▶ Material for this task:
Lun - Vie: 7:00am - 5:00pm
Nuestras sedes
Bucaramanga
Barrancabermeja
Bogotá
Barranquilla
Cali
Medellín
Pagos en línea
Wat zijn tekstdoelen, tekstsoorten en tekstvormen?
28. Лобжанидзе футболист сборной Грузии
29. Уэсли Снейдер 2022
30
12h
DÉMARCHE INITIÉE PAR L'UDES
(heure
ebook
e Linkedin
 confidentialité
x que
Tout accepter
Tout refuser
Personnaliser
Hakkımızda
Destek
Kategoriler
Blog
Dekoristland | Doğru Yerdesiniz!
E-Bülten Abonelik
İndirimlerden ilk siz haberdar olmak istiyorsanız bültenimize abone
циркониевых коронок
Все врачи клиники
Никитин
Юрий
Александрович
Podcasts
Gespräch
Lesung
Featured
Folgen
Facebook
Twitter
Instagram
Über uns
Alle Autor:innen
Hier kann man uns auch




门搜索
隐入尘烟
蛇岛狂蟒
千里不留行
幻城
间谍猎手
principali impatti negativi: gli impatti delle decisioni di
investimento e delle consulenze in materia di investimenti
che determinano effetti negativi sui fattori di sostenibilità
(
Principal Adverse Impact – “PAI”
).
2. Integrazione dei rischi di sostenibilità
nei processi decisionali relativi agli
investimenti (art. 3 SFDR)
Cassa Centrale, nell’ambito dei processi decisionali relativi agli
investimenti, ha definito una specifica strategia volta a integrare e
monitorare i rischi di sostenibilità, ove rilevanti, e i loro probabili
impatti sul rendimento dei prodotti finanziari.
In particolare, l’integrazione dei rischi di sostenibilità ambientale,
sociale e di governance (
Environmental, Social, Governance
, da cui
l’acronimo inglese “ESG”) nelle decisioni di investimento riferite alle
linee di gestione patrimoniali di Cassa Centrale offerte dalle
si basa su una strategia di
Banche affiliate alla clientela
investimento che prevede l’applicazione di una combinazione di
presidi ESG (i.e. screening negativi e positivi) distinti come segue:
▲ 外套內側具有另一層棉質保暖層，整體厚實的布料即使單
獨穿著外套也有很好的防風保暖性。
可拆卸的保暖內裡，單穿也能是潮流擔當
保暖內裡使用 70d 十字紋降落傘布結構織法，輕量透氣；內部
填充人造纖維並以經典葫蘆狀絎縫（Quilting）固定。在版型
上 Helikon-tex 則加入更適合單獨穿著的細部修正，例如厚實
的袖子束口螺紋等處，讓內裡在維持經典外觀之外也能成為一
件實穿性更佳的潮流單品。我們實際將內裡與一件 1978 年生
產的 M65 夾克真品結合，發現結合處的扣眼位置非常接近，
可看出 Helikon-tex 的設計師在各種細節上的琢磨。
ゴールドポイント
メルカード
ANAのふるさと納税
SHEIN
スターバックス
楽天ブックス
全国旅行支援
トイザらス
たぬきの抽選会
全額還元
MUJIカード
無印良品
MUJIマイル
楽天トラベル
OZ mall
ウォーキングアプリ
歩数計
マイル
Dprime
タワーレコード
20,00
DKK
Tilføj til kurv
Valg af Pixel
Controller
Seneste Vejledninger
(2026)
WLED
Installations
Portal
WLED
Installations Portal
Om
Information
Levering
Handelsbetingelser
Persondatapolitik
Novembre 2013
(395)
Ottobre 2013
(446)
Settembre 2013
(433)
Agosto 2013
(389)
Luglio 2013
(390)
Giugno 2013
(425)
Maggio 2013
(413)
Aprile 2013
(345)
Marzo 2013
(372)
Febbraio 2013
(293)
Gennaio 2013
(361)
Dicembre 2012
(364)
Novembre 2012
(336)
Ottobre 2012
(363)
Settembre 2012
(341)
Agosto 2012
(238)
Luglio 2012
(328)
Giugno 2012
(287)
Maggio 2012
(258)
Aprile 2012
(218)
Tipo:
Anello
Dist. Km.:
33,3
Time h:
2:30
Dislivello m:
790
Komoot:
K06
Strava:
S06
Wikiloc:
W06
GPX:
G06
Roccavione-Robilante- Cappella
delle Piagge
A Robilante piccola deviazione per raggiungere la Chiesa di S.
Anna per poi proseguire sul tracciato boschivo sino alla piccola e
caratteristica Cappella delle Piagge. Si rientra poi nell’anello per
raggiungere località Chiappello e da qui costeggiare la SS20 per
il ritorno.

▶ What you will do: All the records shown above need to be given again exactly.

▶ Reply to the task:
Lun - Vie: 7:00am - 5:00pm
Nuestras sedes
Bucaramanga
Barrancabermeja
Bogotá
Barranquilla
Cali
Medellín
Pagos en línea
Wat zijn tekstdoelen, tekstsoorten en tekstvormen?
28. Лобжанидзе футболист сборной Грузии
29. Уэсли Снейдер 2022
30
12h
DÉMARCHE INITIÉE PAR L'UDES
(heure
ebook
e Linkedin
 confidentialité
x que
Tout accepter
Tout refuser
Personnaliser
Hakkımızda
Destek
Kategoriler
Blog
Dekoristland | Doğru Yerdesiniz!
E-Bülten Abonelik
İndirimlerden ilk siz haberdar olmak istiyorsanız bültenimize abone
циркониевых коронок
Все врачи клиники
Никитин
Юрий
Александрович
Podcasts
Gespräch
Lesung
Featured
Folgen
Facebook
Twitter
Instagram
Über uns
Alle Autor:innen
Hier kann man uns auch




门搜索
隐入尘烟
蛇岛狂蟒
千里不留行
幻城
间谍猎手
principali impatti negativi: gli impatti delle decisioni di
investimento e delle consulenze in materia di investimenti
che determinano effetti negativi sui fattori di sostenibilità
(
Principal Adverse Impact – “PAI”
).
2. Integrazione dei rischi di sostenibilità
nei processi decisionali relativi agli
investimenti (art. 3 SFDR)
Cassa Centrale, nell’ambito dei processi decisionali relativi agli
investimenti, ha definito una specifica strategia volta a integrare e
monitorare i rischi di sostenibilità, ove rilevanti, e i loro probabili
impatti sul rendimento dei prodotti finanziari.
In particolare, l’integrazione dei rischi di sostenibilità ambientale,
sociale e di governance (
Environmental, Social, Governance
, da cui
l’acronimo inglese “ESG”) nelle decisioni di investimento riferite alle
linee di gestione patrimoniali di Cassa Centrale offerte dalle
si basa su una strategia di
Banche affiliate alla clientela
investimento che prevede l’applicazione di una combinazione di
presidi ESG (i.e. screening negativi e positivi) distinti come segue:
▲ 外套內側具有另一層棉質保暖層，整體厚實的布料即使單
獨穿著外套也有很好的防風保暖性。
可拆卸的保暖內裡，單穿也能是潮流擔當
保暖內裡使用 70d 十字紋降落傘布結構織法，輕量透氣；內部
填充人造纖維並以經典葫蘆狀絎縫（Quilting）固定。在版型
上 Helikon-tex 則加入更適合單獨穿著的細部修正，例如厚實
的袖子束口螺紋等處，讓內裡在維持經典外觀之外也能成為一
件實穿性更佳的潮流單品。我們實際將內裡與一件 1978 年生
產的 M65 夾克真品結合，發現結合處的扣眼位置非常接近，
可看出 Helikon-tex 的設計師在各種細節上的琢磨。
ゴールドポイント
メルカード
ANAのふるさと納税
SHEIN
スターバックス
楽天ブックス
全国旅行支援
トイザらス
たぬきの抽選会
全額還元
MUJIカード
無印良品
MUJIマイル
楽天トラベル
OZ mall
ウォーキングアプリ
歩数計
マイル
Dprime
タワーレコード
20,00
DKK
Tilføj til kurv
Valg af Pixel
Controller
Seneste Vejledninger
(2026)
WLED
Installations
Portal
WLED
Installations Portal
Om
Information
Levering
Handelsbetingelser
Persondatapolitik
Novembre 2013
(395)
Ottobre 2013
(446)
Settembre 2013
(433)
Agosto 2013
(389)
Luglio 2013
(390)
Giugno 2013
(425)
Maggio 2013
(413)
Aprile 2013
(345)
Marzo 2013
(372)
Febbraio 2013
(293)
Gennaio 2013
(361)
Dicembre 2012
(364)
Novembre 2012
(336)
Ottobre 2012
(363)
Settembre 2012
(341)
Agosto 2012
(238)
Luglio 2012
(328)
Giugno 2012
(287)
Maggio 2012
(258)
Aprile 2012
(218)
Tipo:
Anello
Dist. Km.:
33,3
Time h:
2:30
Dislivello m:
790
Komoot:
K06
Strava:
S06
Wikiloc:
W06
GPX:
G06
Roccavione-Robilante- Cappella
delle Piagge
A Robilante piccola deviazione per raggiungere la Chiesa di S.
Anna per poi proseguire sul tracciato boschivo sino alla piccola e
caratteristica Cappella delle Piagge. Si rientra poi nell’anello per
raggiungere località Chiappello e da qui costeggiare la SS20 per
il ritorno.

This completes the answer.